Citizens Advice nationally have identified this as a growing trend and are collecting information with a view to preventing this from happening in the future and to hopefully introduce better processes so this won’t continue to happen.
Prior to lockdown anyone claiming UC had to confirm their identity, typically providing approved photo ID such as a passport or driving licence and then confirm address details with utility bills, printed bank statements. It was also possible to set up an identity account via the UK Government website via a number of approved organisations, such as The Post Office.
However during lockdown it was not always possible for claimants to get this information to The DWP and the usual rules were relaxed in order to enable people to get some form of income. Now as we move out of lockdown The DWP are retrospectively doing the normal ID checks and requesting this from claimants. The issue that Citizens Advice are seeing is that some claimants only claimed Universal Credit for a few months because they were able to get furlough wages, work from home, etc. and their UC claims and accounts lay dormant or were eventually closed. These accounts however were still subject to retrospective ID checks with requests to provide the normal ID verification.

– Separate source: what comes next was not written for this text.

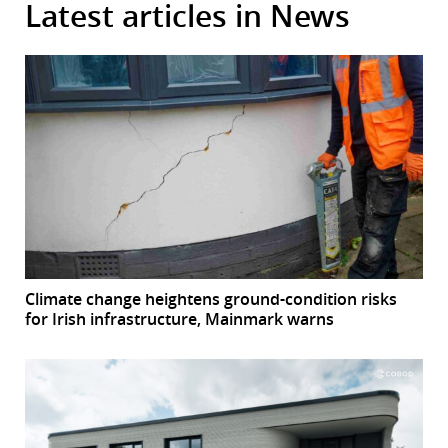
Latest articles in News
Climate change heightens ground-condition risks
for Irish infrastructure, Mainmark warns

Readers may have read about how some ID requests seemed somewhat peculiar, such as taking a selfie with a newspaper confirming the date the selfie was taken matches that of the newspaper. Claimants getting these requests were suspicious to respond as it had all the markings of an ID type scam. Claimants with closed UC accounts were unable to provide this via their online accounts but no provisions appear to be in place to provide the information another way.
So eventually claimants would be notified they had been overpaid UC even though they were entitled to the amounts paid and thus have to start the process of challenging the overpaid benefit often leading to unwanted stress and anxiety.
Our advice to any readers who have either received a request for ID verification or received notification of an overpayment is to seek advice from either Citizens Advice or their local advice/benefits bureau who will be able to confirm that this is a genuine request, to see if it is still possible to provide the information via the UC journal and if not seek to establish an alternative method of getting this information to The DWP. For claimants who have been notified of an overpayment the bureau again can confirm the overpayment arose due to a retrospective ID check and to assist in challenging it. This will also enable the national bureau to identify if this is a growing trend and liaise with The DWP to suggest steps to prevent unwarranted actions to recover payments from claimants genuinely entitled to UC.